7 Fijar la aguja y colocar un apósito estéril. En caso de PCR, la vía intraósea está recomendada si el acceso intravenoso no se puede establecer dentro de los primeros 2 minutos de la reanimación en el caso de los pacientes adultos, y en niños, si no se consigue después de 1 minuto.
Aplicación práctica
Suponga que se encuentra trabajando en un equipo de DCCU (Dispositivo de Cuidados Críticos y Urgencias) y que reciben un aviso del Centro Coordinador informándoles de un accidente de tráfico en una carretera comarcal próxima.

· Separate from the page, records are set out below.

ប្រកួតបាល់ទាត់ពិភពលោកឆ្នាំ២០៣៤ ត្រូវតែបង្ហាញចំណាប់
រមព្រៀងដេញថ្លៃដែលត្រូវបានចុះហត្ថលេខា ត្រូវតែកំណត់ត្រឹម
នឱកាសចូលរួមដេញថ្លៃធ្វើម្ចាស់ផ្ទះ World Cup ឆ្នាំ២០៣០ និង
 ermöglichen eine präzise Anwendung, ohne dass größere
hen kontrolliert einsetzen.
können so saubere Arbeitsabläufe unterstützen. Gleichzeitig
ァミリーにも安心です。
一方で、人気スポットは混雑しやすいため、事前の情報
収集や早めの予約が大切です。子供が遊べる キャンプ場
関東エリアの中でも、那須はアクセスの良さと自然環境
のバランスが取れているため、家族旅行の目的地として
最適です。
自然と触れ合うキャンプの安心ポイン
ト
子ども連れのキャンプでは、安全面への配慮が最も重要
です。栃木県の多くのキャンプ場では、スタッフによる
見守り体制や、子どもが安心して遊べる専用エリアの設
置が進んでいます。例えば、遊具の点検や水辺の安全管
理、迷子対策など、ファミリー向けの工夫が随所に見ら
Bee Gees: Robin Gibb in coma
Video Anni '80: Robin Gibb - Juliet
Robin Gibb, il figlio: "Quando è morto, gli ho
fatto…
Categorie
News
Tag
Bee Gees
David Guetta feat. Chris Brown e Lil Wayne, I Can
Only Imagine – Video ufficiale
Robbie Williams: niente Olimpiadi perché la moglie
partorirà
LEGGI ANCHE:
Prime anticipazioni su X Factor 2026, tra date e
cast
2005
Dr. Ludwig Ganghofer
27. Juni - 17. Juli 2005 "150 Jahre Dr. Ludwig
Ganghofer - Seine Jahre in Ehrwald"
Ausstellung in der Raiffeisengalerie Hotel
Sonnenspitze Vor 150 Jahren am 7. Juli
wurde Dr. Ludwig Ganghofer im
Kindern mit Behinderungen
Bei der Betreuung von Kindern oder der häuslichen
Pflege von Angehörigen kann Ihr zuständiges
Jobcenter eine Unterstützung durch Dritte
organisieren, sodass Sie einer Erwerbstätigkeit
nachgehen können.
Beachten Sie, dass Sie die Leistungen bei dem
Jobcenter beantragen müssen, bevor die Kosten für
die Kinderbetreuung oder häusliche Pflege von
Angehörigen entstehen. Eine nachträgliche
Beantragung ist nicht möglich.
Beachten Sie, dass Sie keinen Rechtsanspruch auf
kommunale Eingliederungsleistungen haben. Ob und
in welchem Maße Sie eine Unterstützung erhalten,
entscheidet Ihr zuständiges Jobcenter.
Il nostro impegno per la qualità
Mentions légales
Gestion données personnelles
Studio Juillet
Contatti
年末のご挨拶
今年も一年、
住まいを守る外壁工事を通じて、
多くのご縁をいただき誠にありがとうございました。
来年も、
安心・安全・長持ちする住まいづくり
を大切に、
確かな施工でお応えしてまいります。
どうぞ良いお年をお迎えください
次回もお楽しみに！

A su llegada, la Guardia Civil ha asegurado la zona y nos encontramos a un paciente con múltiples heridas incisas muy sangrantes, a consecuencia de haber sido expulsado del automóvil, tras una colisión frontal, en la que no llevaba puesto el cinturón de seguridad, y que tras un primer examen muestra palidez y frialdad cutáneas, se encuentra confuso y muestra unos pulsos periféricos imperceptibles. ¿Como debe actuar ante esta situación?
SOLUCIÓN
Ante una situación como la expuesta, debemos seguir los siguientes pasos:
1 La administración de fluidos debe realizarse de la forma más precoz posible con el objetivo de restaurar la perfusión de los órganos. Para ello, deberemos proceder a la canalización de una vía venosa periférica. La más frecuentemente utilizada va a ser la vena antecubital.
2 Los fluidos que se recomienda administrar tanto para el mantenimiento de la vía venosa como para la reposición de volumen van a ser el suero salino fisiológico o la solución de Ringer.
3 En pacientes críticos en los que no sea posible canalizar una vía venosa periférica de forma rápida, puede ser una buena opción la vía intraósea.
4 El reemplazo inadecuado de líquidos con el subsiguiente fallo orgánico es la complicación más frecuente. La normalización de la presión arterial y el pulso indicarán que la perfusión de órganos y sistemas es adecuada.